That night, Jack lay in bed unable to sleep. Laura had moved off the couch and now slept beside him. Though the bed was small, she only occupied a small sliver of space, a mile away from him. Periodically he could hear Boots move about the cabin, small shuffling sounds in the dark. It seemed like the guy never slept, but crept around in the night from room to porch and back again.
He wondered about this man living by himself out on the edges. Only a crazy man would. Isolated, alone. No stimulation for the mind. Either that or a man hiding from something. Some dark secret that he wished no one to see. Perhaps he kept that cemetery out back as a memento of all things evil. His past buried beneath the rock. Jack thought about it, but assumed that if he was a homicidal maniac, there would be slim pickings out here in the boondocks to fulfill his desire to kill. No, he was not of that sort, he thought. He was just a misfit. An outcast. Someone who could not hack it in normal life.
Jack thought about how he had gotten there, how he found himself lying in a stranger’s bed, with his wife curled up next to him. Four days had passed since the highway, or so his wife had told him. They were due back home now. He should be walking into his office tomorrow morning and getting back to work. But instead he was out here. Wherever out here was.
The highway. He would close his eyes and he could see the stretch of road in his mind. The dotted center line unfurling in the distance. Total hopelessness. The waiting. He wasn’t sure if he would ever lose that feeling whenever he would get back behind the wheel.
Do we get to the places in life by one choice? One grand stroke of decision that points us on our way? Or is it a series of small, inconsequential steps that go unnoticed until we look up and see that we are far away from anything we ever wanted? Jack thought back to renting the car, to buying the airline ticket, back to scheduling the vacation on his calendar. So many small steps to end up here.
Laura sighed and turned in her sleep. Jack looked over at his wife. Her slow steady breaths causing her rib cage to rise and fall under her folded arms. So close to him and yet a universe away.

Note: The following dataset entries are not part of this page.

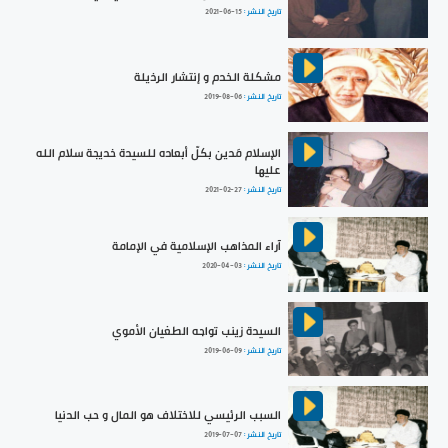
تاريخ النشر :
2021-06-15
مشكلة الخدم و إنتشار الرذيلة
تاريخ النشر :
2019-08-06
الإسلام مَدين بكلّ أبعاده للسيدة خديجة سلام الله
عليها
تاريخ النشر :
2021-02-27
آراء المذاهب الإسلامية في الإمامة
تاريخ النشر :
2020-04-03
السيدة زينب تواجه الطغيان الأموي
تاريخ النشر :
2019-06-09
السبب الرئيسي للاختلاف هو المال و حب الدنيا
تاريخ النشر :
2019-07-07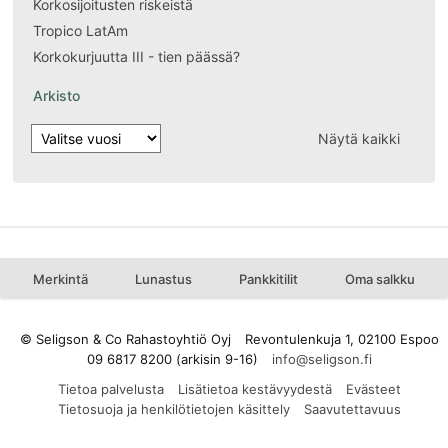
Korkosijoitusten riskeistä
Tropico LatAm
Korkokurjuutta III - tien päässä?
Arkisto
Näytä kaikki
Merkintä
Lunastus
Pankkitilit
Oma salkku
© Seligson & Co Rahastoyhtiö Oyj
Revontulenkuja 1, 02100 Espoo
09 6817 8200 (arkisin 9-16)
Tietoa palvelusta
Lisätietoa kestävyydestä
Evästeet
Tietosuoja ja henkilötietojen käsittely
Saavutettavuus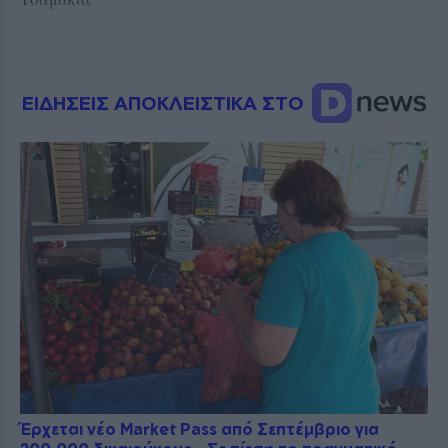
ΕΙΔΗΣΕΙΣ ΑΠΟΚΛΕΙΣΤΙΚΑ ΣΤΟ
Έρχεται νέο Market Pass από Σεπτέμβριο για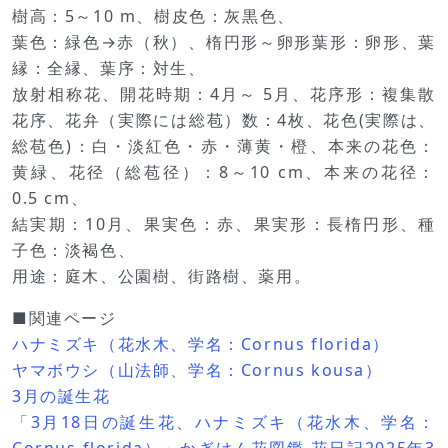
樹高：5～10 m、樹皮色：灰黒色、
葉色：緑色→赤（秋）、楕円形～卵形葉形：卵形、葉
縁：全縁、葉序：対生、
放射相称花、開花時期：4月～ 5月、花序形：複集散
花序、花弁（実際には総苞）数：4枚、花色(実際は、
総苞色)：白・淡紅色・赤・薄黄・橙、本来の花色：
黄緑、花径（総苞径）：8～10 cm、本来の花径：
0.5 cm、
結実期：10月、果実色：赤、果実形：長楕円形、種
子色：淡褐色、
用途：庭木、公園樹、街路樹、薬用。
■関連ページ
ハナミズキ（花水木、学名：Cornus florida）
ヤマボウシ（山法師、学名：Cornus kousa）
3月の誕生花
「3月18日の誕生花、ハナミズキ（花水木、学名：
Cornus florida）」かぎけん花図鑑 花日記2025年3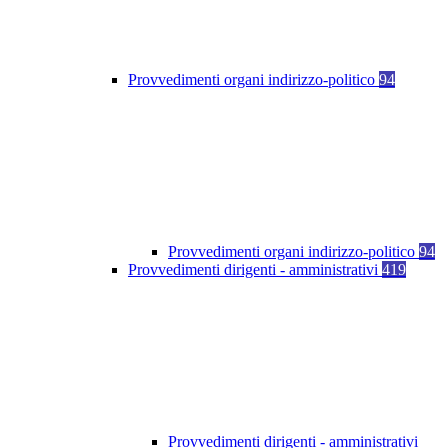
Provvedimenti organi indirizzo-politico
94
Provvedimenti organi indirizzo-politico
94
Provvedimenti dirigenti - amministrativi
419
Provvedimenti dirigenti - amministrativi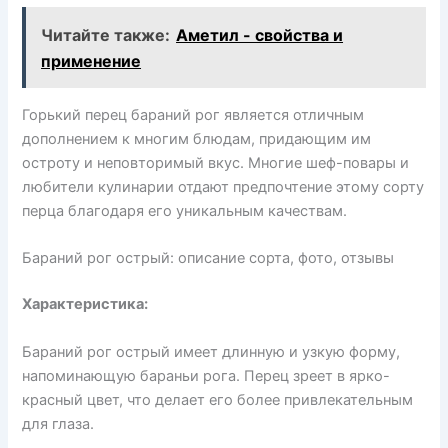
Читайте также:
Аметил - свойства и
применение
Горький перец бараний рог является отличным
дополнением к многим блюдам, придающим им
остроту и неповторимый вкус. Многие шеф-повары и
любители кулинарии отдают предпочтение этому сорту
перца благодаря его уникальным качествам.
Бараний рог острый: описание сорта, фото, отзывы
Характеристика:
Бараний рог острый имеет длинную и узкую форму,
напоминающую бараньи рога. Перец зреет в ярко-
красный цвет, что делает его более привлекательным
для глаза.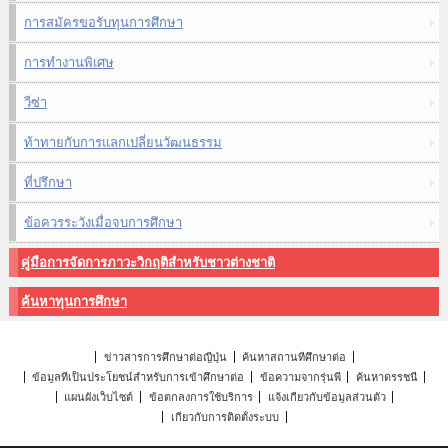
การสมัครขอรับทุนการศึกษา
การทำงานพิเศษ
วีซ่า
ท้าทายกับการแลกเปลี่ยนวัฒนธรรม
ที่ปรึกษา
ข้อควรระวังเมื่อจบการศึกษา
คู่มือการจัดการภาวะวิกฤติสำหรับชาวต่างชาติ
ค้นหาทุนการศึกษา
ข่าวสารการศึกษาต่อญี่ปุ่น
ค้นหาสถานที่ศึกษาต่อ
ข้อมูลที่เป็นประโยชน์สำหรับการเข้าศึกษาต่อ
ข้อความจากรุ่นพี่
ค้นหาดรรชนี
แผนผังเว็บไซต์
ข้อตกลงการใช้บริการ
แจ้งเกี่ยวกับข้อมูลส่วนตัว
เกี่ยวกับการติดตั้งระบบ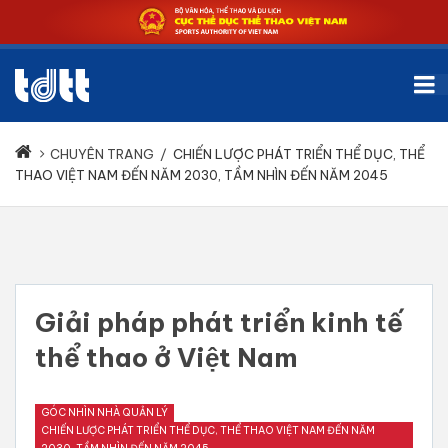
CHUYÊN TRANG
/
CHIẾN LƯỢC PHÁT TRIỂN THỂ DỤC, THỂ
THAO VIỆT NAM ĐẾN NĂM 2030, TẦM NHÌN ĐẾN NĂM 2045
Giải pháp phát triển kinh tế
thể thao ở Việt Nam
GÓC NHÌN NHÀ QUẢN LÝ
CHIẾN LƯỢC PHÁT TRIỂN THỂ DỤC, THỂ THAO VIỆT NAM ĐẾN NĂM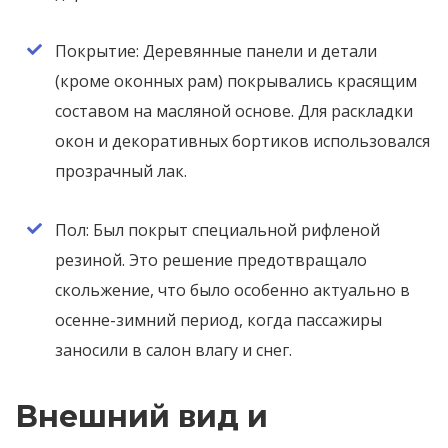
Покрытие: Деревянные панели и детали
(кроме оконных рам) покрывались красящим
составом на масляной основе. Для раскладки
окон и декоративных бортиков использовался
прозрачный лак.
Пол: Был покрыт специальной рифленой
резиной. Это решение предотвращало
скольжение, что было особенно актуально в
осенне-зимний период, когда пассажиры
заносили в салон влагу и снег.
Внешний вид и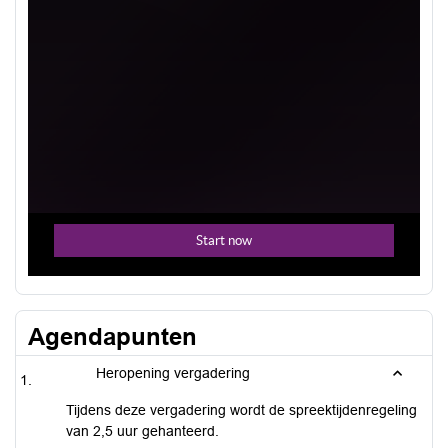
Agendapunten
Heropening vergadering
Tijdens deze vergadering wordt de spreektijdenregeling
van 2,5 uur gehanteerd.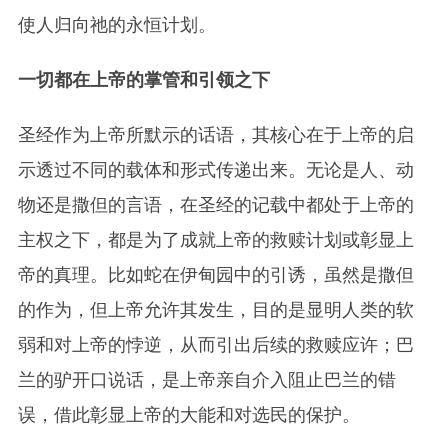
使人归向
祂
的永恒计划。
一切都在上帝的掌管和引领之下
圣经作为上帝所默示的话语，其核心在于上帝的启
示透过不同的载体和形式传递出来。无论是人、动
物还是撒但的言语，在圣经的记载中都处于上帝的
主权之下，都是为了成就上帝的救赎计划或彰显上
帝的真理。比如蛇在伊甸园中的引诱，虽然是撒但
的作为，但上帝允许其发生，目的是显明人类的软
弱和对上帝的悖逆，从而引出后续的救赎应许；巴
兰的驴开口说话，是上帝亲自介入阻止巴兰的错
误，借此彰显上帝的大能和对选民的保护。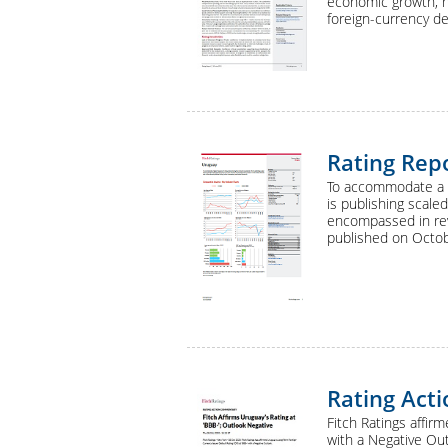
economic growth, hig
foreign-currency d
Rating Rep
To accommodate a h
is publishing scale
encompassed in revi
published on Octob
Rating Act
Fitch Ratings affir
with a Negative Out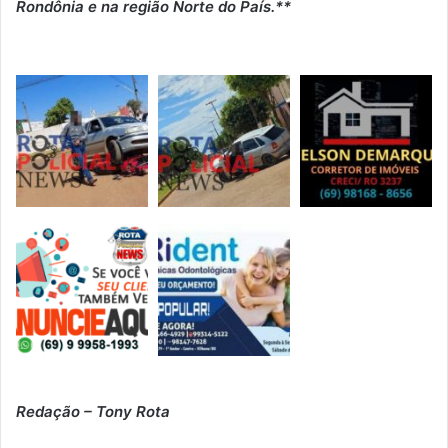
Rondônia e na região Norte do País.**
Redação – Tony Rota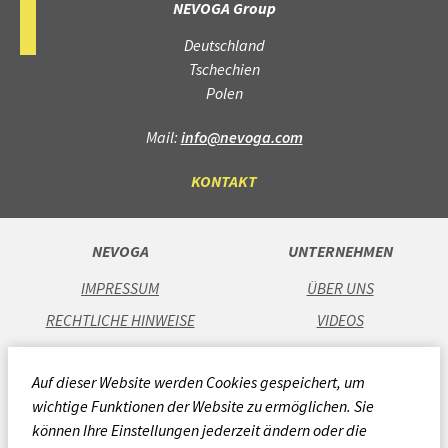
NEVOGA Group
Deutschland
Tschechien
Polen
Mail:
info@nevoga.com
KONTAKT
NEVOGA
UNTERNEHMEN
IMPRESSUM
ÜBER UNS
RECHTLICHE HINWEISE
VIDEOS
DATENSCHUTZ
KARRIERE
Auf dieser Website werden Cookies gespeichert, um
AGB
STANDORTE
wichtige Funktionen der Website zu ermöglichen. Sie
CODE OF CONDUCT
können Ihre Einstellungen jederzeit ändern oder die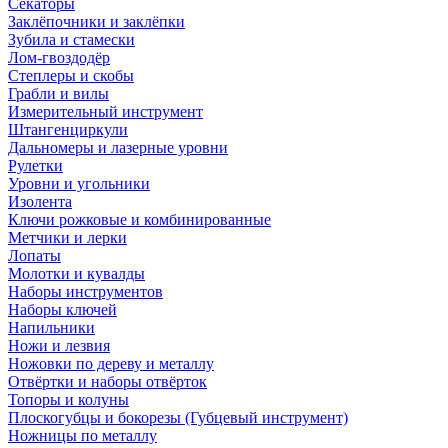
Секаторы
Заклёпочники и заклёпки
Зубила и стамески
Лом-гвоздодёр
Степлеры и скобы
Грабли и вилы
Измерительный инструмент
Штангенциркули
Дальномеры и лазерные уровни
Рулетки
Уровни и угольники
Изолента
Ключи рожковые и комбинированные
Метчики и лерки
Лопаты
Молотки и кувалды
Наборы инструментов
Наборы ключей
Напильники
Ножи и лезвия
Ножовки по дереву и металлу
Отвёртки и наборы отвёрток
Топоры и колуны
Плоскогубцы и бокорезы (Губцевый инструмент)
Ножницы по металлу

They had been close once. Their marriage had started that way, but now they were distant. Two separate beings occupying the same small spaces. In his mind, he could picture snapshots of happiness, but he couldn’t see the slow steps of detachment. Each little thing that accumulated through the years that now forced a wedge between them. He wished at times that there had been one sweeping moment of change. One moment that they could look at, isolate, define, work away. But there wasn’t. There were a hundred small glances, short words, curt comments. Too many to recall and sift through.
Jack heard Boots’s footsteps walk back across the floor, up to the door of the bedroom, and then back again. Maybe the old man would come crashing through the door with an axe in his hand. Maybe Jack would leap up and beat the life out of the old man, saving his wife from dismemberment, and saving the day. They would ride off on horseback, she with her arms around his waist, in love again with her brave hero.
Either that or he would be chopped to bits while Laura cowered in the corner waiting her turn, a look of shame on her face as she realized she had cast her lot with such a horrible protector.
He thought of her sleeping in the passenger seat of the rental car, slowly wasting away.
Jack rubbed this throat with his hand. It was still raw as he sat up and took a drink of water. The water had warmed up to room temperature, but he didn’t feel like walking to the hand pump to get a fresh glass. The idea of meeting Boots in the dark didn’t fill him so much with dread as abhorrence. Better to sit back and be content with warm water.
He fought for sleep and won no prize. The back of his eyelids danced with the image of the highway. The heat rising.
The foreboding.
The blackness.
The shadows taking shape and racing toward him. It makes no sense, he said to himself as he thought about this last memory. The evil wind, racing down the highway toward the car, wrapping around him like a blanket and constricting his bones. No, better to rationalize it out of existence as the last throws of an overheated brain.
Hallucination.
Heat exhaustion.
The firing off of synaptic nerves before they went silent.
But it was the feeling he could not escape. The feeling that sat in his soul, accompanying the dark shades of psychosis. The feeling in the pit of his stomach of absolute loneliness. Absolute isolation from all things.
Soon, sleep did overtake Jack, and as an unknown blessing to him, he dreamt of nothing.